§ Action item
In the data below, locate each line with the word "Kahlos" and list it.

++++ Data to process ++++

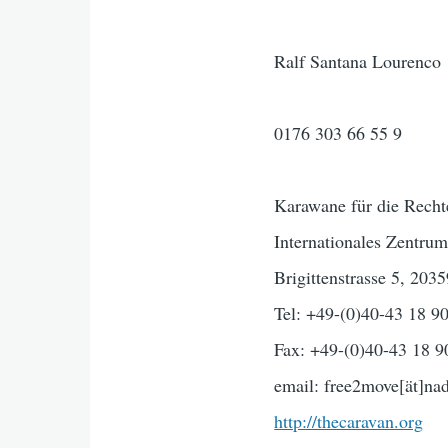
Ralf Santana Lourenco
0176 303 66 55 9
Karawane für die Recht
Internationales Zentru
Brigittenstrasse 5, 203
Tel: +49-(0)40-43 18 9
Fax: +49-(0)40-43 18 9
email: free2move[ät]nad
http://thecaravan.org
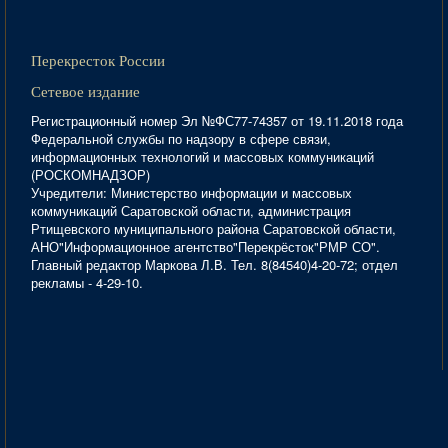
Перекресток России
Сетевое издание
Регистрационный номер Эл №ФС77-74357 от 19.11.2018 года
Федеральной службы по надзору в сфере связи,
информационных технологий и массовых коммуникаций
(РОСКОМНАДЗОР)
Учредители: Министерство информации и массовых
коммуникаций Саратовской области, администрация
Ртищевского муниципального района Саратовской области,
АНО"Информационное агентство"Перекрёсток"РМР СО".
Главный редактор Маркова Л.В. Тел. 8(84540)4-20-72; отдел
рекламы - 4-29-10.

++++
++++ Data to process ++++

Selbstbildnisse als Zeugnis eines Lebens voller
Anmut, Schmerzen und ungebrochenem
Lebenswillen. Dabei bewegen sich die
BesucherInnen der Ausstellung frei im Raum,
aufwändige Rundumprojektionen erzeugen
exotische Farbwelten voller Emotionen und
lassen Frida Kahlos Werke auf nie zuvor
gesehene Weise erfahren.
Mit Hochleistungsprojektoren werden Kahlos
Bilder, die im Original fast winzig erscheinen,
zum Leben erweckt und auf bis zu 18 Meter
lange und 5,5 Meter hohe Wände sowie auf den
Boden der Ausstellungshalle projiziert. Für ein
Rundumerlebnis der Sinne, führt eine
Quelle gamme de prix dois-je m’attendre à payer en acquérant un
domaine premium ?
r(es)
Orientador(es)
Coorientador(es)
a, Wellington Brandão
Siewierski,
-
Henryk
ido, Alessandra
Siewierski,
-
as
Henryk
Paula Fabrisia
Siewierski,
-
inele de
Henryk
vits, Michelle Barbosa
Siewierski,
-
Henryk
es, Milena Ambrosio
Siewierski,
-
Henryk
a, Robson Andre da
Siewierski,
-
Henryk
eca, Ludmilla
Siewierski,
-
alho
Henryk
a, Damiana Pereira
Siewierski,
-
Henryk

++++

§ Response to this exercise
lassen Frida Kahlos Werke auf nie zuvor
Mit Hochleistungsprojektoren werden Kahlos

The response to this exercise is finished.